Definitions of Intelligence
While intelligence tests of some sort appeared in human history as early as the Old Testament book of Judges (7:3-7, 12:6), which indicates that early Jewish society used questions and observations in personnel selection, the intelligence test as it is known today can be traced to Renaissance Europe. In 1575, the Spanish physician Juan Huarte wrote Examen de Ingenios, a treatise concerning individual differences in mental ability with suggestions for appropriate tests. His work, and that of other investigators and theorists, was the result of the rise of a middle class with aspirations to productive employment. Previously, the aristocracy had controlled everything, and fitness for a position was determined by lineage. Once this monarchical rule began to break down, other means were necessary for determining who was fit for a particular occupation and what might be the most productive use of a person’s abilities. When it became apparent that royal blood was no guarantee of competence, judgment, or mental acuity, the entire question of the origins of intelligence began to occupy members of the scientific community.
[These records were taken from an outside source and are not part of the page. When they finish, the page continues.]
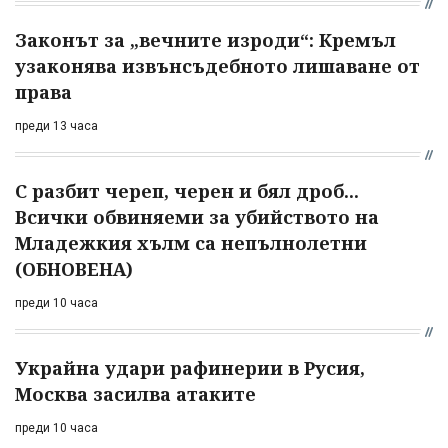
Законът за „вечните изроди“: Кремъл
узаконява извънсъдебното лишаване от
права
преди 13 часа
С разбит череп, черен и бял дроб...
Всички обвиняеми за убийството на
Младежкия хълм са непълнолетни
(ОБНОВЕНА)
преди 10 часа
Украйна удари рафинерии в Русия,
Москва засилва атаките
преди 10 часа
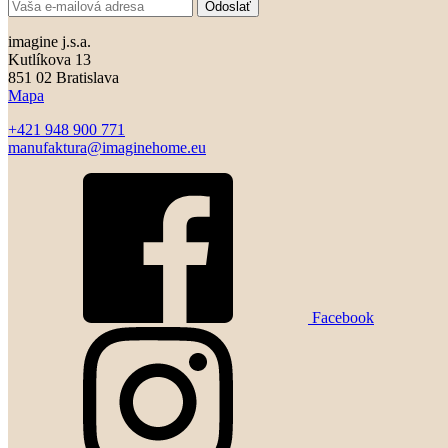
Odoslať
imagine j.s.a.
Kutlíkova 13
851 02 Bratislava
Mapa
+421 948 900 771
manufaktura@imaginehome.eu
Facebook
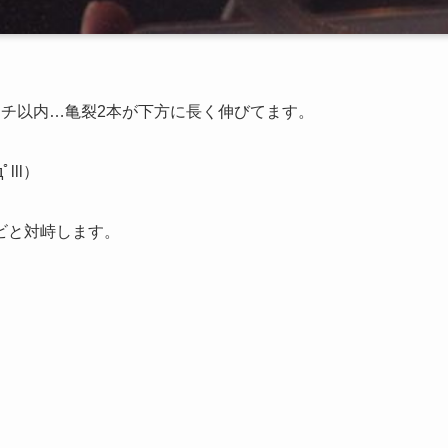
ンチ以内…亀裂2本が下方に長く伸びてます。
ll）
ビと対峙します。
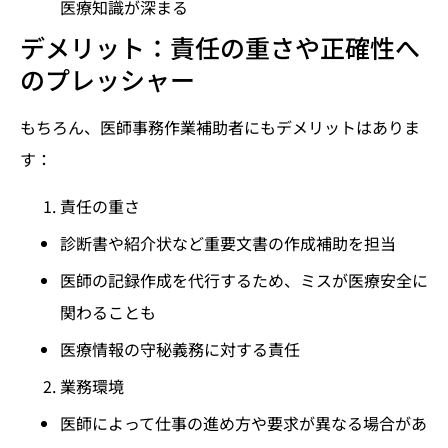
医療知識が深まる
デメリット：責任の重さや正確性へ
のプレッシャー
もちろん、医師事務作業補助者にもデメリットはありま
す：
責任の重さ
診断書や紹介状など重要文書の作成補助を担当
医師の記録作成を代行するため、ミスが医療安全に
関わることも
医療情報の守秘義務に対する責任
業務環境
医師によって仕事の進め方や要求が異なる場合があ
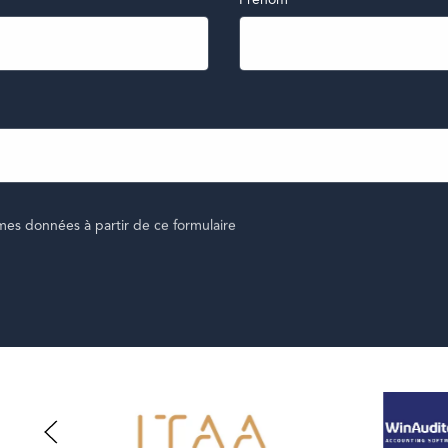
Prénom
mes données à partir de ce formulaire
JE M'INSCRIS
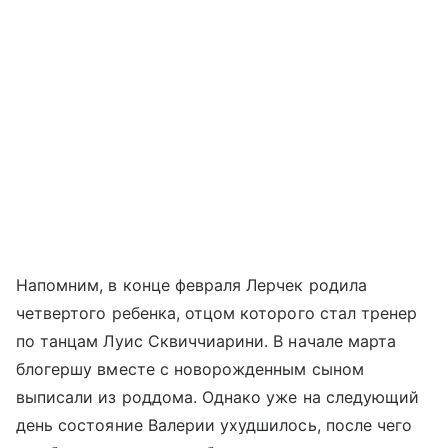
Напомним, в конце февраля Лерчек родила
четвертого ребенка, отцом которого стал тренер
по танцам Луис Сквиччиарини. В начале марта
блогершу вместе с новорожденным сыном
выписали из роддома. Однако уже на следующий
день состояние Валерии ухудшилось, после чего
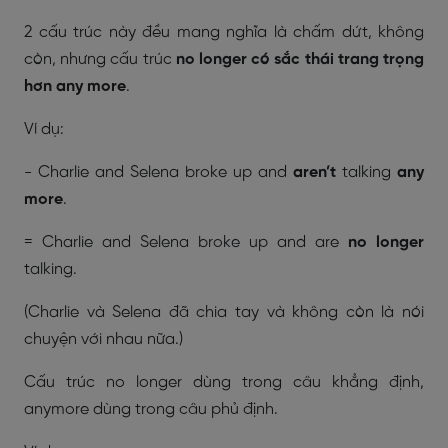
2 cấu trúc này đều mang nghĩa là chấm dứt, không
còn, nhưng cấu trúc
no longer có sắc thái trang trọng
hơn any more
.
Ví dụ:
- Charlie and Selena broke up and
aren’t
talking
any
more
.
= Charlie and Selena broke up and are
no longer
talking.
(Charlie và Selena đã chia tay và không còn là nói
chuyện với nhau nữa.)
Cấu trúc no longer dùng trong câu khẳng định,
anymore dùng trong câu phủ định.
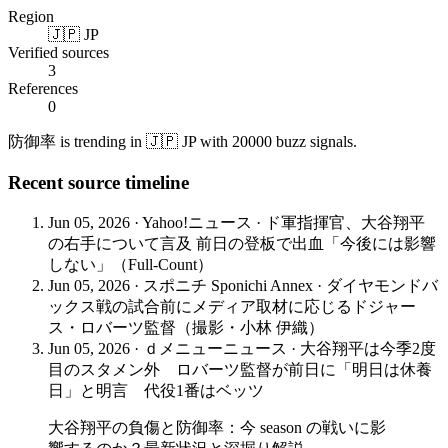
Region
🇯🇵 JP
Verified sources
3
References
0
防御率 is trending in 🇯🇵 JP with 20000 buzz signals.
Recent source timeline
Jun 05, 2026
·
Yahoo!ニュース
·
ド軍指揮官、大谷翔平
の右手について言及 前日の登板で出血「今後には影響
しない」（Full-Count）
Jun 05, 2026
·
スポニチ Sponichi Annex
·
ダイヤモンドバ
ックス戦の試合前にメディア取材に応じるドジャー
ス・ロバーツ監督（撮影・小林 伊織）
Jun 05, 2026
·
ｄメニューニュース
·
大谷翔平は今季2度
目のスタメン外 ロバーツ監督が前日に「明日は休養
日」と明言 代役1番はベッツ
大谷翔平の負傷と防御率：今 season の戦いに影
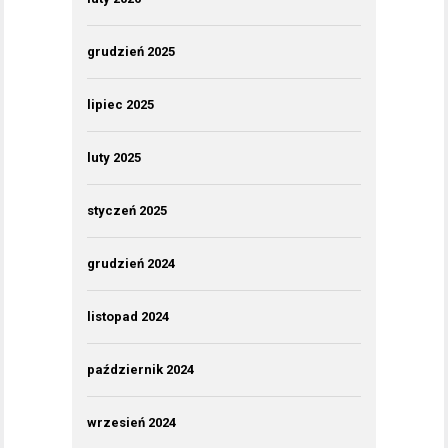
grudzień 2025
lipiec 2025
luty 2025
styczeń 2025
grudzień 2024
listopad 2024
październik 2024
wrzesień 2024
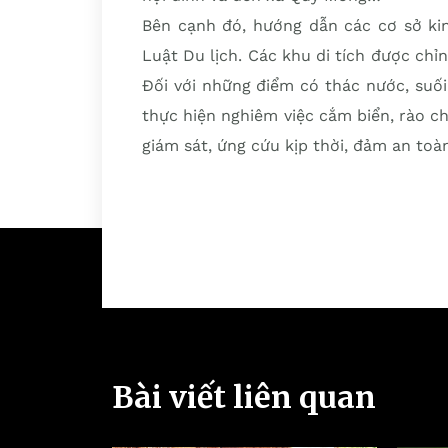
Bên cạnh đó, hướng dẫn các cơ sở kin
Luật Du lịch. Các khu di tích được chỉ
Đối với những điểm có thác nước, suố
thực hiện nghiêm việc cắm biển, rào c
giám sát, ứng cứu kịp thời, đảm an to
Bài viết liên quan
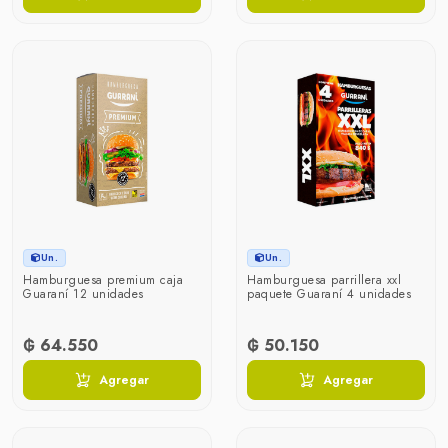
Un.
Un.
Hamburguesa premium caja
Hamburguesa parrillera xxl
Guaraní 12 unidades
paquete Guaraní 4 unidades
₲ 64.550
₲ 50.150
Agregar
Agregar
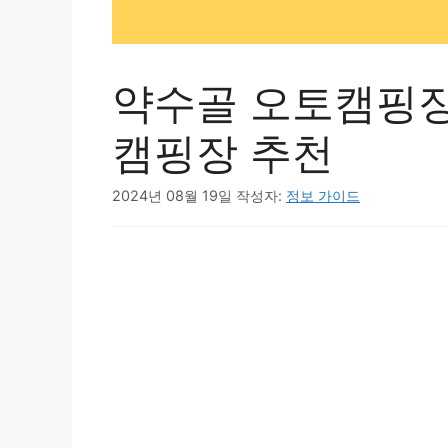
약수골 오토캠핑장
캠핑장 추천
2024년 08월 19일
작성자:
정보 가이드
For a time, the philosophy of empiricism led scientists toward the idea that the mind itself was formed by mental association among sense impressions, and sensorimotor tests were particularly prominent. As the results of these tests failed to correlate with demonstrations of mental ability (such as marks in school), however, other means were sought to measure and define intelligence. The interest in intelligence testing in the nineteenth century was an important aspect of the development of psychology as a separate scientific discipline, and the twin paths of psychometric (that is, the quantitative assessment of an individual’s attributes or traits) and statistical analysis on one hand and philosophical conjecture concerning the shape and operation of the mind on the other were joined in experimentation concerning methods of assessing intelligence. From their first applications in France as a diagnostic instrument, intelligence tests have been used to help psychologists, educators, and other professionals plan courses of action to aid individuals suffering from some mental limitation or obstacle. This role has been expanded to cover the full range of human intellectual ability and to isolate many individual aspects of intelligence in myriad forms. The profusion of tests has both complicated and deepened an understanding of how the mind functions, and the continuing proposition of theories of intelligence through the twentieth century resulted in an increasingly sophisticated battery of tests designed to assess and register each new theory.